McCain’s right about the shutdown, but again, it seems like a moot point. The problem with the government shutdown was that it was a stupid move, tactically speaking, for two reasons. One, ObamaCare can’t get defunded through the budget process because it gets most of its revenue from taxes embedded in statutory law, which allows HHS to spend that money without Congressional appropriation, like other entitlement programs. Two, as McCain notes, it allows the White House to determine what does get spent and where on an emergency basis — and it’s in their interest to create havoc and blame it on Congress. The only reason Republicans didn’t pay a price for that tactical faceplant is because it was an off year, and because the rollout of ObamaCare turned into such a disaster that it quickly overshadowed the bad press the GOP got from the shutdown.
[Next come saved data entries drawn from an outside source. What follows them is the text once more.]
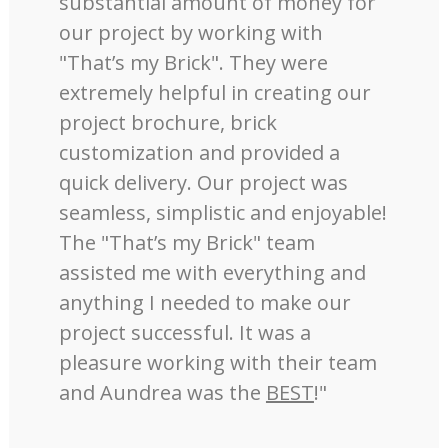
substantial amount of money for
our project by working with
"That’s my Brick". They were
extremely helpful in creating our
project brochure, brick
customization and provided a
quick delivery. Our project was
seamless, simplistic and enjoyable!
The "That’s my Brick" team
assisted me with everything and
anything I needed to make our
project successful. It was a
pleasure working with their team
and Aundrea was the
BEST
!"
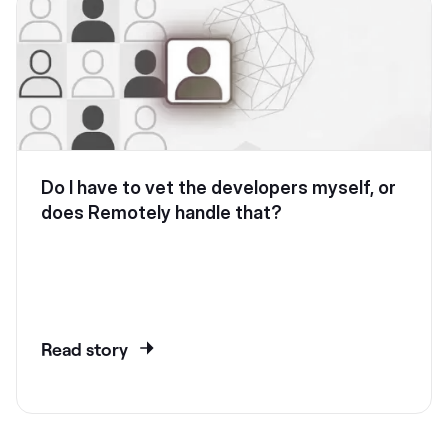
Do I have to vet the developers myself, or
does Remotely handle that?
Read story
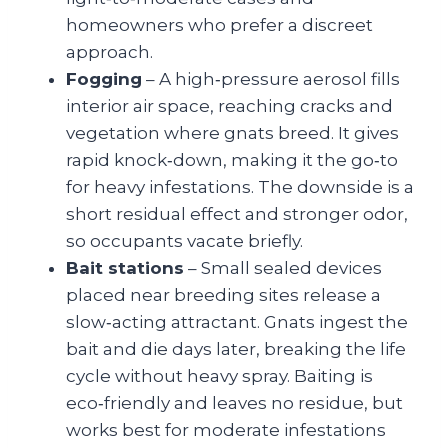
homeowners who prefer a discreet
approach.
Fogging
– A high‑pressure aerosol fills
interior air space, reaching cracks and
vegetation where gnats breed. It gives
rapid knock‑down, making it the go‑to
for heavy infestations. The downside is a
short residual effect and stronger odor,
so occupants vacate briefly.
Bait stations
– Small sealed devices
placed near breeding sites release a
slow‑acting attractant. Gnats ingest the
bait and die days later, breaking the life
cycle without heavy spray. Baiting is
eco‑friendly and leaves no residue, but
works best for moderate infestations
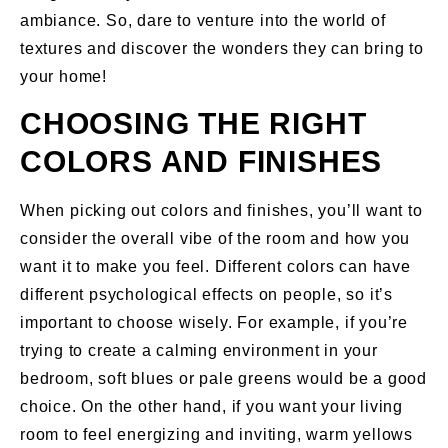
ambiance. So, dare to venture into the world of
textures and discover the wonders they can bring to
your home!
CHOOSING THE RIGHT
COLORS AND FINISHES
When picking out colors and finishes, you’ll want to
consider the overall vibe of the room and how you
want it to make you feel. Different colors can have
different psychological effects on people, so it’s
important to choose wisely. For example, if you’re
trying to create a calming environment in your
bedroom, soft blues or pale greens would be a good
choice. On the other hand, if you want your living
room to feel energizing and inviting, warm yellows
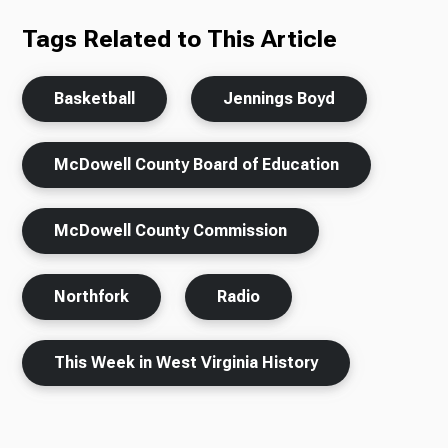
Tags Related to This Article
Basketball
Jennings Boyd
McDowell County Board of Education
McDowell County Commission
Northfork
Radio
This Week in West Virginia History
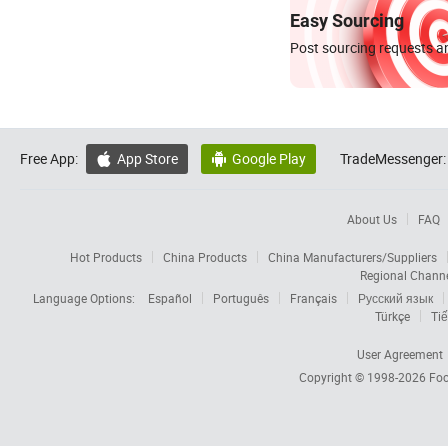
Easy Sourcing
Post sourcing requests an
Free App:
App Store
Google Play
TradeMessenger:


About Us
FAQ
Hot Products
China Products
China Manufacturers/Suppliers
Regional Chann
Language Options:
Español
Português
Français
Русский язык
Türkçe
Tiế
User Agreement
Copyright © 1998-2026
Foc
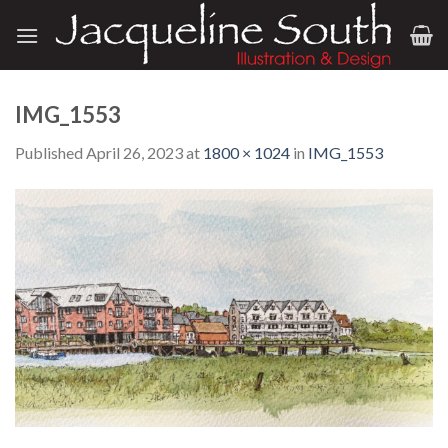
Skip
to
content
IMG_1553
Published
April 26, 2023
at
1800 × 1024
in
IMG_1553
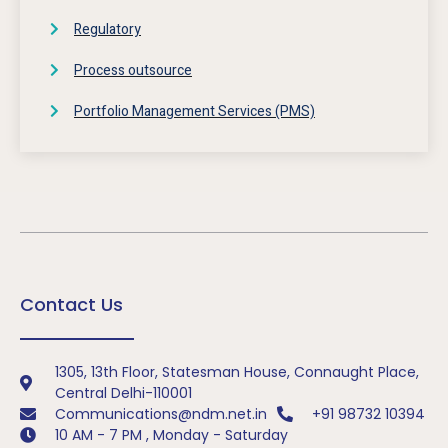
Regulatory
Process outsource
Portfolio Management Services (PMS)
Contact Us
1305, 13th Floor, Statesman House, Connaught Place,
Central Delhi-110001
Communications@ndm.net.in
+91 98732 10394
10 AM - 7 PM , Monday - Saturday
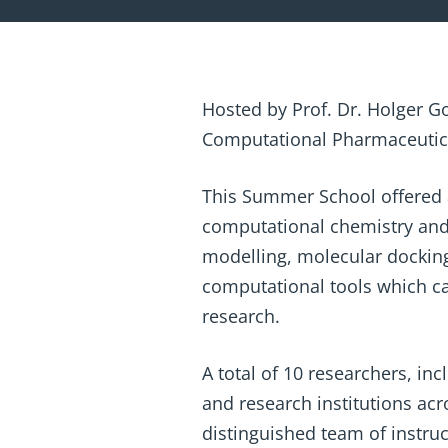
Hosted by Prof. Dr. Holger G
Computational Pharmaceutical
This Summer School offered a 
computational chemistry and
modelling, molecular dockin
computational tools which can
research.
A total of 10 researchers, in
and research institutions ac
distinguished team of instruc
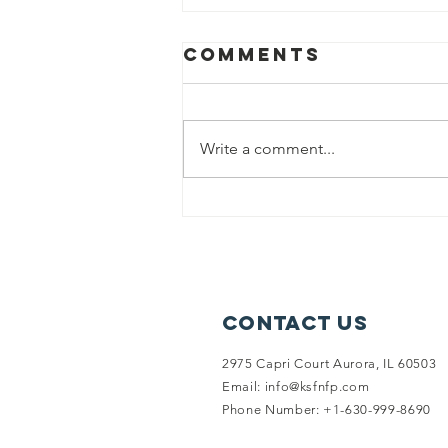
Comments
Write a comment...
Punjab flood
relief
Contact Us
2975 Capri Court Aurora, IL 60503
Email:
info@ksfnfp.com
Phone Number: +1-630-999-8690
That was over three years ago, though, and Republicans control the whole budget process. It’s not going to come up again, and even if it does, Mulvaney won’t be in Congress to lead it if he’s at the White House — and he’d almost certainly oppose it from that position.
McCain came around on Tillerson, and these seem like less serious issues, so don’t be surprised if he falls back to a “benefit of the doubt” position again here. However, don’t expect McCain to back down an inch from his opposition to enhanced interrogation techniques, which also comes up in the conversation:
WILLIE GEIST MSNBC HOST: Senator McCain, it’s Willie Geist. Good to see you this morning. The president has issued a list of executive orders over the last few days and we’ve learned — there are several reports that today he’ll issue one to review the black site detention program, that kind of enhanced interrogation that may go on inside those places. You’re uniquely qualified of course to speak on this issue of enhanced interrogation, or torture if you call it that. Will you stand in the way of this executive order?
MCCAIN: Well, the executive order is circumscribed by the law that we passed prohibiting the use of torture. And even though the army field manual can be reviewed, it still does not allow to return to the use of torture, including waterboarding. And I am confident that that — the vote was 78-21 in the United States Senate, and it specifically prohibits it.
Now, we look at the army field manual and might make changes, but it doesn’t mean those changes can allow a return to torture. I’m happy that General Mattis has spoken out against it, as has every military — General Petraeus, you name them. Any military leader you respect have said we should not torture people, and I’m very confident that it wouldn’t stand a day in court if they tried to restore that.
Trump did talk about bringing back waterboarding on the campaign trail, but backed off after conferring with Mattis on the subject. As McCain suggests, it’s highly unlikely that Mattis or John Kelly will consent to that expansion of the field manual, and that would act to constrain the CIA to a large extent as well, given the Senate vote several years ago.